Output a faithful copy of the entries, every picture removed.
Segment Start: DATASET RECORDS
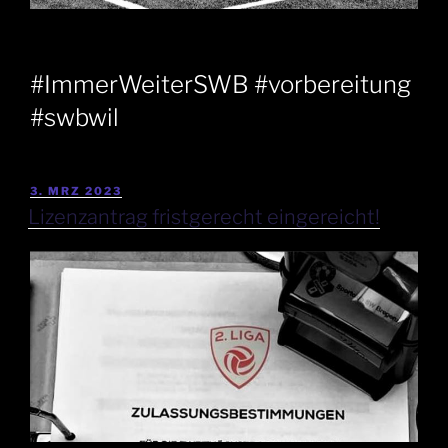
#ImmerWeiterSWB #vorbereitung
#swbwil
3. MRZ 2023
Lizenzantrag fristgerecht eingereicht!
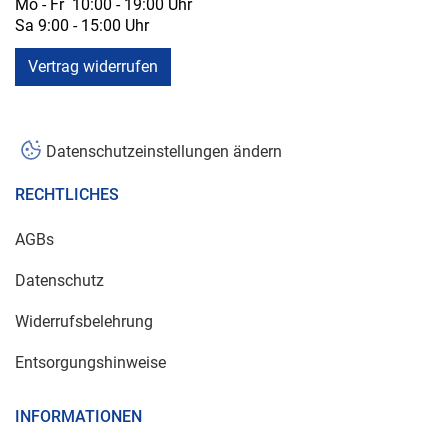
Mo - Fr 10:00 - 19:00 Uhr
Sa 9:00 - 15:00 Uhr
Vertrag widerrufen
Datenschutzeinstellungen ändern
RECHTLICHES
AGBs
Datenschutz
Widerrufsbelehrung
Entsorgungshinweise
INFORMATIONEN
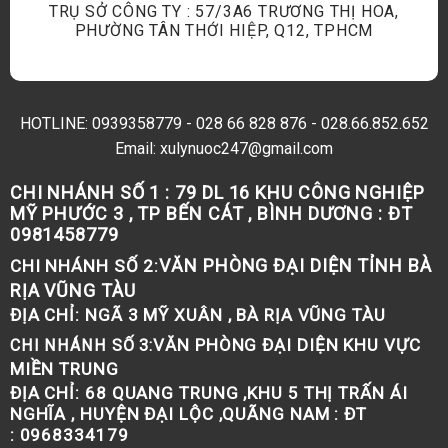
TRỤ SỞ CÔNG TY : 57/3A6 TRƯƠNG THỊ HOA,
PHƯỜNG TÂN THỚI HIỆP, Q12, TPHCM
HOTLINE:
0939358779
-
028 66 828 876
-
028.66.852.652
Email: xulynuoc247@gmail.com
CHI NHÁNH SỐ 1 :
79 DL 16 KHU CÔNG NGHIỆP
MỸ PHƯỚC 3 , TP BẾN CÁT , BÌNH DƯƠNG : ĐT
0981458779
VĂN PHÒNG ĐẠI DIỆN TỈNH BÀ
CHI NHÁNH SỐ 2:
RỊA VŨNG TÀU
ĐỊA CHỈ:
NGÃ 3 MỸ XUÂN , BÀ RỊA VŨNG TÀU
VĂN PHÒNG ĐẠI DIỆN KHU VỰC
CHI NHÁNH SỐ 3:
MIỀN TRUNG
ĐỊA CHỈ:
68 QUANG TRUNG ,KHU 5 THỊ TRẤN ÁI
NGHĨA , HUYỆN ĐẠI LỘC ,QUÃNG NAM : ĐT
: 0968334179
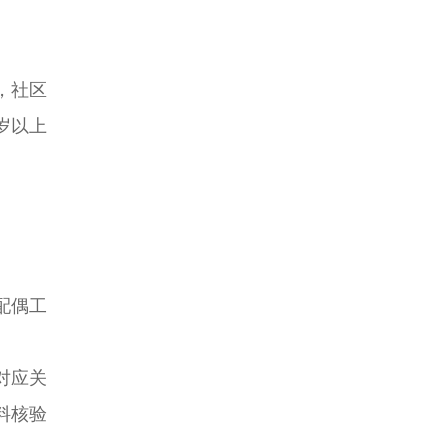
，社区
岁以上
配偶工
对应关
料核验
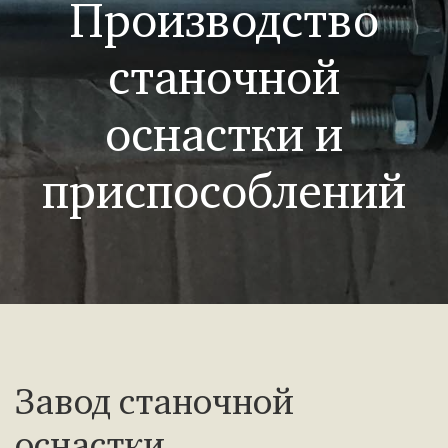
Производство
станочной
оснастки и
приспособлений
Завод станочной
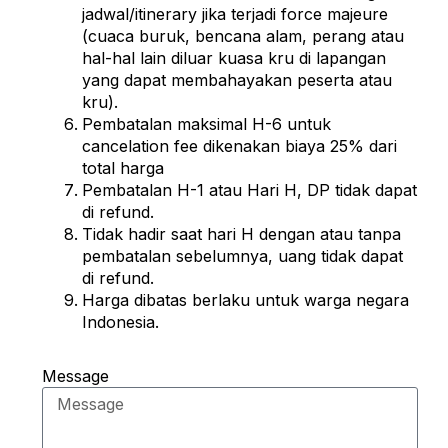
jadwal/itinerary jika terjadi force majeure
(cuaca buruk, bencana alam, perang atau
hal-hal lain diluar kuasa kru di lapangan
yang dapat membahayakan peserta atau
kru).
Pembatalan maksimal H-6 untuk
cancelation fee dikenakan biaya 25% dari
total harga
Pembatalan H-1 atau Hari H, DP tidak dapat
di refund.
Tidak hadir saat hari H dengan atau tanpa
pembatalan sebelumnya, uang tidak dapat
di refund.
Harga dibatas berlaku untuk warga negara
Indonesia.
Message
Segment End: DATASET RECORDS
■ SOLVED PROBLEM ■
#ImmerWeiterSWB #vorbereitung
#swbwil
3. MRZ 2023
Lizenzantrag fristgerecht eingereicht!
Mo - Fr 10:00 - 19:00 Uhr
Sa 9:00 - 15:00 Uhr
Vertrag widerrufen
Datenschutzeinstellungen ändern
RECHTLICHES
AGBs
Datenschutz
Widerrufsbelehrung
Entsorgungshinweise
INFORMATIONEN
TRỤ SỞ CÔNG TY : 57/3A6 TRƯƠNG THỊ HOA,
PHƯỜNG TÂN THỚI HIỆP, Q12, TPHCM
HOTLINE:
0939358779
-
028 66 828 876
-
028.66.852.652
Email: xulynuoc247@gmail.com
CHI NHÁNH SỐ 1 :
79 DL 16 KHU CÔNG NGHIỆP
MỸ PHƯỚC 3 , TP BẾN CÁT , BÌNH DƯƠNG : ĐT
0981458779
VĂN PHÒNG ĐẠI DIỆN TỈNH BÀ
CHI NHÁNH SỐ 2:
RỊA VŨNG TÀU
ĐỊA CHỈ:
NGÃ 3 MỸ XUÂN , BÀ RỊA VŨNG TÀU
VĂN PHÒNG ĐẠI DIỆN KHU VỰC
CHI NHÁNH SỐ 3:
MIỀN TRUNG
ĐỊA CHỈ:
68 QUANG TRUNG ,KHU 5 THỊ TRẤN ÁI
NGHĨA , HUYỆN ĐẠI LỘC ,QUÃNG NAM : ĐT
: 0968334179
，社区
岁以上
配偶工
对应关
料核验
Производство
станочной
оснастки и
приспособлений
Завод станочной
jadwal/itinerary jika terjadi force majeure
(cuaca buruk, bencana alam, perang atau
hal-hal lain diluar kuasa kru di lapangan
yang dapat membahayakan peserta atau
kru).
Pembatalan maksimal H-6 untuk
cancelation fee dikenakan biaya 25% dari
total harga
Pembatalan H-1 atau Hari H, DP tidak dapat
di refund.
Tidak hadir saat hari H dengan atau tanpa
pembatalan sebelumnya, uang tidak dapat
di refund.
Harga dibatas berlaku untuk warga negara
Indonesia.
Message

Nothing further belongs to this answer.